* YOUR OBJECTIVE: Down to the last line, set down the material below exactly, excluding pictures.

--------------------------------------------------

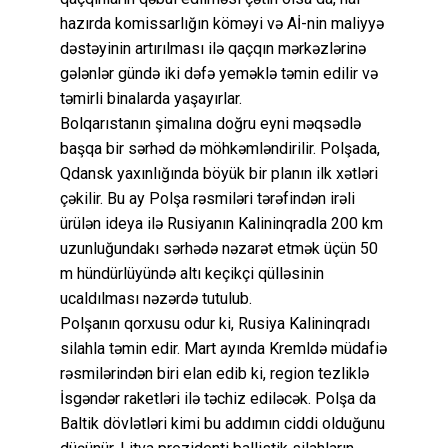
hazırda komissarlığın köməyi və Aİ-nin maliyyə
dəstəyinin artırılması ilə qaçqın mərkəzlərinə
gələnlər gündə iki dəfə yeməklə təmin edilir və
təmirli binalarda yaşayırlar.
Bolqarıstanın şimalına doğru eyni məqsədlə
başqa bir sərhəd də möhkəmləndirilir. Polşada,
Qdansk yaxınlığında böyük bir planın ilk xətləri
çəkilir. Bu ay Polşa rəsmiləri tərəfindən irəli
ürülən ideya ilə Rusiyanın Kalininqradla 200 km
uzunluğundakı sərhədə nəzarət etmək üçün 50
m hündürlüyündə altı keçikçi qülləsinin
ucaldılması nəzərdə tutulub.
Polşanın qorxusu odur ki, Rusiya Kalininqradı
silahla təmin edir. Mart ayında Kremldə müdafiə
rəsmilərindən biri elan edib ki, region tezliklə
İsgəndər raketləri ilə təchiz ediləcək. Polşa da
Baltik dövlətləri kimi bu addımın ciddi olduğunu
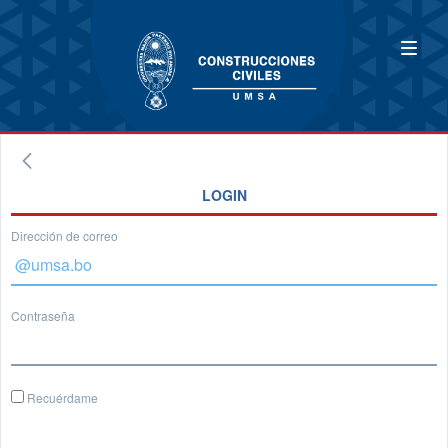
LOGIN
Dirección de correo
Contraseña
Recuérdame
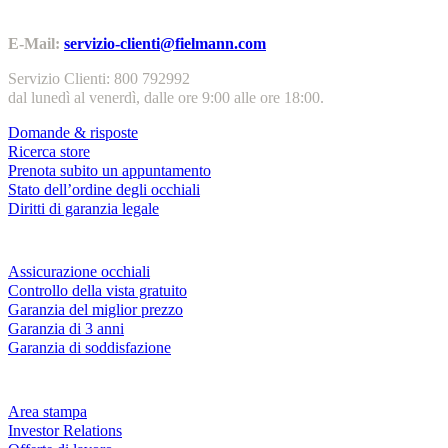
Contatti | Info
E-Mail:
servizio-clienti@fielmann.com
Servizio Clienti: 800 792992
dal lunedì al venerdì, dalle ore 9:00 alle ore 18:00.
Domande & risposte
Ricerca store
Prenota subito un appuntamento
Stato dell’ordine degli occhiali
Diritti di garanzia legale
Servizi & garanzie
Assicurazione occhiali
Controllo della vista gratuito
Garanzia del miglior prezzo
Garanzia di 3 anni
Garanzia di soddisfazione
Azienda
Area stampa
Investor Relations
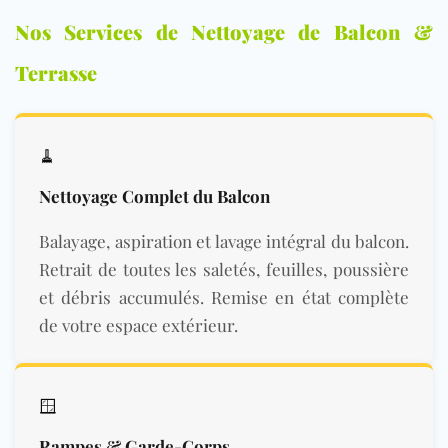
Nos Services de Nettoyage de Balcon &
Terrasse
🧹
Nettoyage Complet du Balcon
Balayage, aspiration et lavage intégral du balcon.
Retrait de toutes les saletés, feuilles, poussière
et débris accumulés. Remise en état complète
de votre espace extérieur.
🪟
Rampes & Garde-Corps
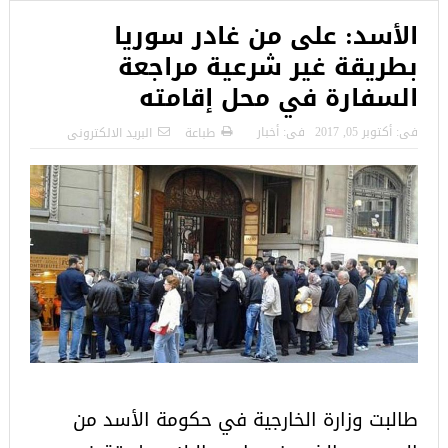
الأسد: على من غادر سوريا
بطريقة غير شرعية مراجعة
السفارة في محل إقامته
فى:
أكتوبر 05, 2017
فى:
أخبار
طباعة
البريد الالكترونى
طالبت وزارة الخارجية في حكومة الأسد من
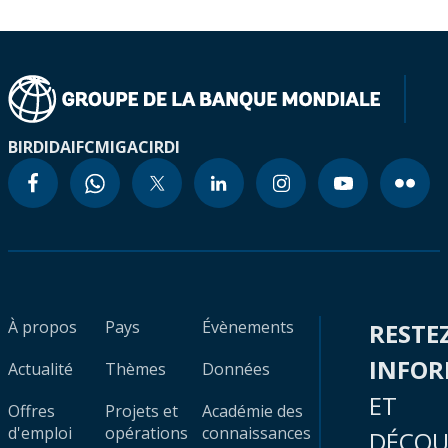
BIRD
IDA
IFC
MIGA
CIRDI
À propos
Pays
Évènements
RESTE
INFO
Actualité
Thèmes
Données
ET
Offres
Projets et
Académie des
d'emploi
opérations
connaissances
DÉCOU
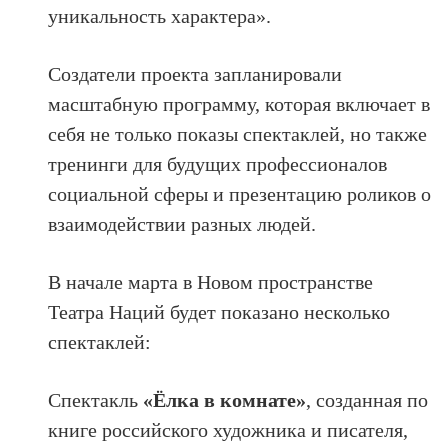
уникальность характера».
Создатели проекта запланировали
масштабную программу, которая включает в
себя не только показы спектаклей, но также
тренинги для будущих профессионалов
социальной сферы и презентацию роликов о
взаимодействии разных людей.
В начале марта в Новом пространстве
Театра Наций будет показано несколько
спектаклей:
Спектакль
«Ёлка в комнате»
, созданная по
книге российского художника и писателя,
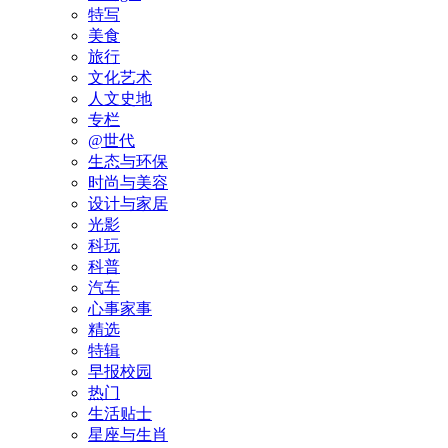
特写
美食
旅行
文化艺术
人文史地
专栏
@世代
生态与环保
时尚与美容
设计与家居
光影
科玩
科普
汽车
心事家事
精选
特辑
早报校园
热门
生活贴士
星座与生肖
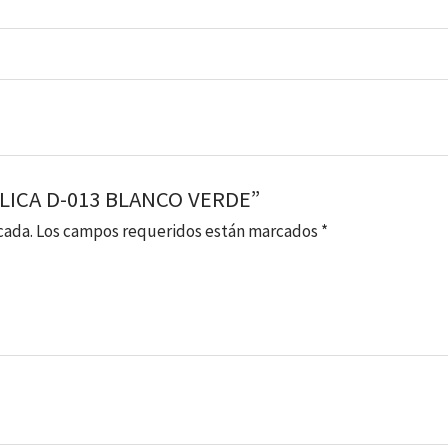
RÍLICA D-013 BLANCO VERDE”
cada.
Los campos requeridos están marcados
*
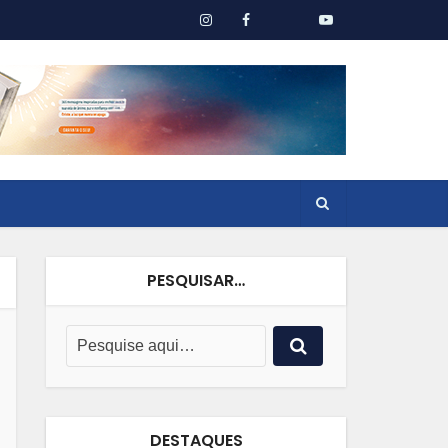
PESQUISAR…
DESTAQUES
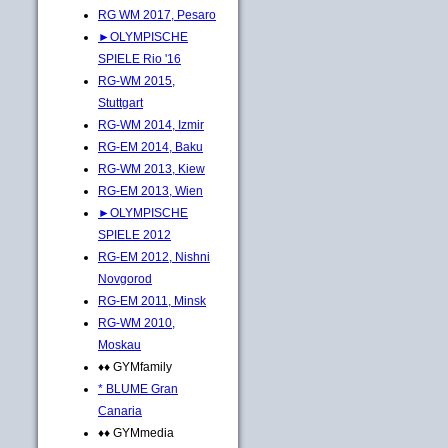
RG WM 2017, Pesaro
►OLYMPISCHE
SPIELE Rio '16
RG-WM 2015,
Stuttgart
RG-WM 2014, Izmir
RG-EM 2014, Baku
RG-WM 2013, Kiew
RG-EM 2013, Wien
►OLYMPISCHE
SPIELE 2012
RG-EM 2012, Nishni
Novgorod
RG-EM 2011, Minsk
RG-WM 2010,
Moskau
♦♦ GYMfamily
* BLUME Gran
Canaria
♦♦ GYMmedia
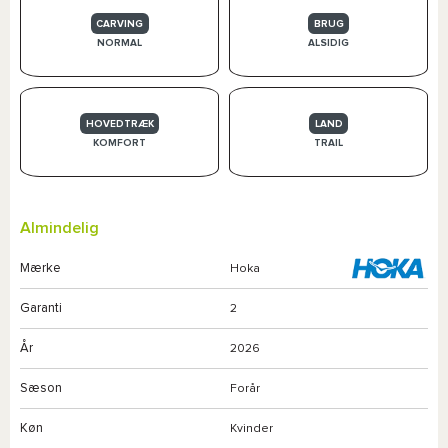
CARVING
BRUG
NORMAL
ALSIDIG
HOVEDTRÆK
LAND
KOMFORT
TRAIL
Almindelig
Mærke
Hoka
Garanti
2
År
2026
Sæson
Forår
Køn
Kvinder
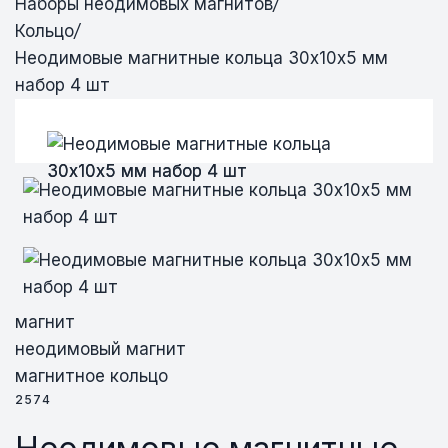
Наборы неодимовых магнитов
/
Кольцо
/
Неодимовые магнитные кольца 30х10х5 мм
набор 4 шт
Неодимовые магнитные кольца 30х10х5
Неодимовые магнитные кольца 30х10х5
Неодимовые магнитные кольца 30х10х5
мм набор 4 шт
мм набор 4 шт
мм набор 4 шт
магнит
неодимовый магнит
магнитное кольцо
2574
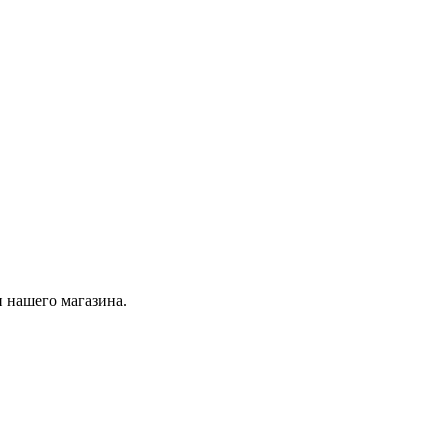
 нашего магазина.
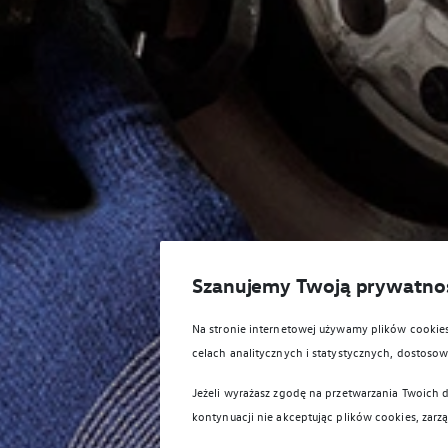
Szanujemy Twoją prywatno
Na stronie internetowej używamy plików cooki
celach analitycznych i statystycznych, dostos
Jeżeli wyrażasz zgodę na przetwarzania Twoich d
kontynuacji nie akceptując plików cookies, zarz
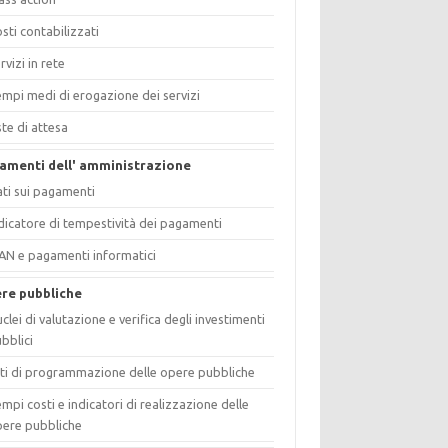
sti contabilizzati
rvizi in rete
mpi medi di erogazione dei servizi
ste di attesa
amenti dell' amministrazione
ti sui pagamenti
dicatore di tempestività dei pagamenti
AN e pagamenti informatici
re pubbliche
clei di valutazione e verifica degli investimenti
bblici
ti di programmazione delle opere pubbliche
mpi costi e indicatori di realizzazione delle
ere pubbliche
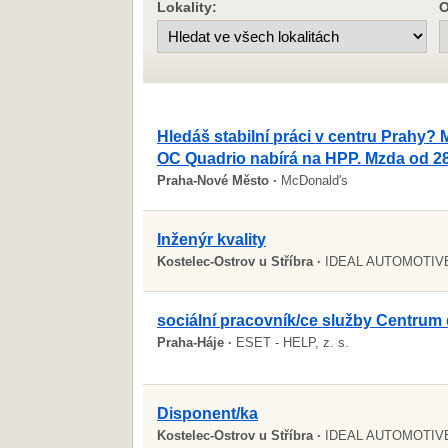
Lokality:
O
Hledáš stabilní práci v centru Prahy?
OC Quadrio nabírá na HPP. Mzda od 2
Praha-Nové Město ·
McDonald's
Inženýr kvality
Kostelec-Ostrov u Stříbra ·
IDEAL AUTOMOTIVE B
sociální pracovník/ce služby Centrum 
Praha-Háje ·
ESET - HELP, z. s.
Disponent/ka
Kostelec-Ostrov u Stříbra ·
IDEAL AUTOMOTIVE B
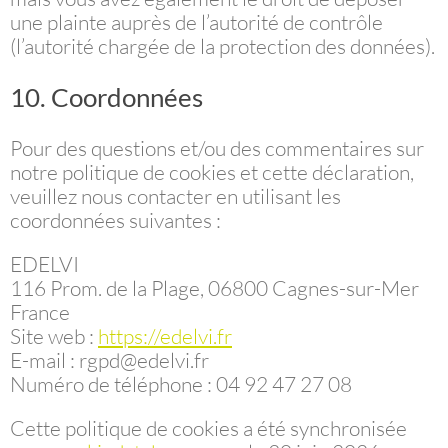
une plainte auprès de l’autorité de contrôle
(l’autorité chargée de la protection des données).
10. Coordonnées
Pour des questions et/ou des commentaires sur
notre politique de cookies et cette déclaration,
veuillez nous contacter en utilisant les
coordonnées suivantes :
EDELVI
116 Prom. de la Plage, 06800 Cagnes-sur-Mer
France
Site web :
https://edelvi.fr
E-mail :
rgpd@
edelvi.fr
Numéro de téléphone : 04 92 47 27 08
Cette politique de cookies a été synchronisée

--------------------------------------------------

* WRITTEN ANSWER:
hazırda komissarlığın köməyi və Aİ-nin maliyyə
dəstəyinin artırılması ilə qaçqın mərkəzlərinə
gələnlər gündə iki dəfə yeməklə təmin edilir və
təmirli binalarda yaşayırlar.
Bolqarıstanın şimalına doğru eyni məqsədlə
başqa bir sərhəd də möhkəmləndirilir. Polşada,
Qdansk yaxınlığında böyük bir planın ilk xətləri
çəkilir. Bu ay Polşa rəsmiləri tərəfindən irəli
ürülən ideya ilə Rusiyanın Kalininqradla 200 km
uzunluğundakı sərhədə nəzarət etmək üçün 50
m hündürlüyündə altı keçikçi qülləsinin
ucaldılması nəzərdə tutulub.
Polşanın qorxusu odur ki, Rusiya Kalininqradı
silahla təmin edir. Mart ayında Kremldə müdafiə
rəsmilərindən biri elan edib ki, region tezliklə
İsgəndər raketləri ilə təchiz ediləcək. Polşa da
Baltik dövlətləri kimi bu addımın ciddi olduğunu
LOGIN
Dirección de correo
Contraseña
Recuérdame
Contatti | Info
E-Mail:
servizio-clienti@fielmann.com
Servizio Clienti: 800 792992
dal lunedì al venerdì, dalle ore 9:00 alle ore 18:00.
Domande & risposte
Ricerca store
Prenota subito un appuntamento
Stato dell’ordine degli occhiali
Diritti di garanzia legale
Servizi & garanzie
Assicurazione occhiali
Controllo della vista gratuito
Garanzia del miglior prezzo
Garanzia di 3 anni
Garanzia di soddisfazione
Azienda
Area stampa
Investor Relations
Nos Services de Nettoyage de Balcon &
Terrasse
🧹
Nettoyage Complet du Balcon
Balayage, aspiration et lavage intégral du balcon.
Retrait de toutes les saletés, feuilles, poussière
et débris accumulés. Remise en état complète
de votre espace extérieur.
🪟
Rampes & Garde-Corps
الأسد: على من غادر سوريا
بطريقة غير شرعية مراجعة
السفارة في محل إقامته
فى:
أكتوبر 05, 2017
فى:
أخبار
طباعة
البريد الالكترونى
طالبت وزارة الخارجية في حكومة الأسد من
BIRD
IDA
IFC
MIGA
CIRDI
À propos
Pays
Évènements
RESTE
INFO
Actualité
Thèmes
Données
ET
Offres
Projets et
Académie des
d'emploi
opérations
connaissances
DÉCOU
уникальность характера».
Создатели проекта запланировали
масштабную программу, которая включает в
себя не только показы спектаклей, но также
тренинги для будущих профессионалов
социальной сферы и презентацию роликов о
взаимодействии разных людей.
В начале марта в Новом пространстве
Театра Наций будет показано несколько
спектаклей:
Спектакль
«Ёлка в комнате»
, созданная по
книге российского художника и писателя,
特写
美食
旅行
文化艺术
人文史地
专栏
@世代
生态与环保
时尚与美容
设计与家居
光影
科玩
科普
汽车
心事家事
精选
特辑
早报校园
热门
生活贴士
星座与生肖
RÍLICA D-013 BLANCO VERDE”
cada.
Los campos requeridos están marcados
*
PESQUISAR…
DESTAQUES
RG WM 2017, Pesaro
►OLYMPISCHE
SPIELE Rio '16
RG-WM 2015,
Stuttgart
RG-WM 2014, Izmir
RG-EM 2014, Baku
RG-WM 2013, Kiew
RG-EM 2013, Wien
►OLYMPISCHE
SPIELE 2012
RG-EM 2012, Nishni
Novgorod
RG-EM 2011, Minsk
RG-WM 2010,
Moskau
♦♦ GYMfamily
* BLUME Gran
Canaria
♦♦ GYMmedia
CARVING
BRUG
NORMAL
ALSIDIG
HOVEDTRÆK
LAND
KOMFORT
TRAIL
Almindelig
Mærke
Hoka
Garanti
2
År
2026
Sæson
Forår
Køn
Kvinder
Наборы неодимовых магнитов
/
Кольцо
/
Неодимовые магнитные кольца 30х10х5 мм
набор 4 шт
Неодимовые магнитные кольца 30х10х5
Неодимовые магнитные кольца 30х10х5
Неодимовые магнитные кольца 30х10х5
мм набор 4 шт
мм набор 4 шт
мм набор 4 шт
магнит
неодимовый магнит
магнитное кольцо
2574
 нашего магазина.
Szanujemy Twoją prywatno
Na stronie internetowej używamy plików cooki
celach analitycznych i statystycznych, dostos
Jeżeli wyrażasz zgodę na przetwarzania Twoich d
kontynuacji nie akceptując plików cookies, zarz
sti contabilizzati
rvizi in rete
mpi medi di erogazione dei servizi
ste di attesa
amenti dell' amministrazione
ti sui pagamenti
dicatore di tempestività dei pagamenti
AN e pagamenti informatici
re pubbliche
clei di valutazione e verifica degli investimenti
bblici
ti di programmazione delle opere pubbliche
mpi costi e indicatori di realizzazione delle
ere pubbliche
Lokality:
O
Hledáš stabilní práci v centru Prahy?
OC Quadrio nabírá na HPP. Mzda od 2
Praha-Nové Město ·
McDonald's
Inženýr kvality
Kostelec-Ostrov u Stříbra ·
IDEAL AUTOMOTIVE B
sociální pracovník/ce služby Centrum 
Praha-Háje ·
ESET - HELP, z. s.
Disponent/ka
Kostelec-Ostrov u Stříbra ·
IDEAL AUTOMOTIVE B
une plainte auprès de l’autorité de contrôle
(l’autorité chargée de la protection des données).
10. Coordonnées
Pour des questions et/ou des commentaires sur
notre politique de cookies et cette déclaration,
veuillez nous contacter en utilisant les
coordonnées suivantes :
EDELVI
116 Prom. de la Plage, 06800 Cagnes-sur-Mer
France
Site web :
https://edelvi.fr
E-mail :
rgpd@
edelvi.fr
Numéro de téléphone : 04 92 47 27 08
Cette politique de cookies a été synchronisée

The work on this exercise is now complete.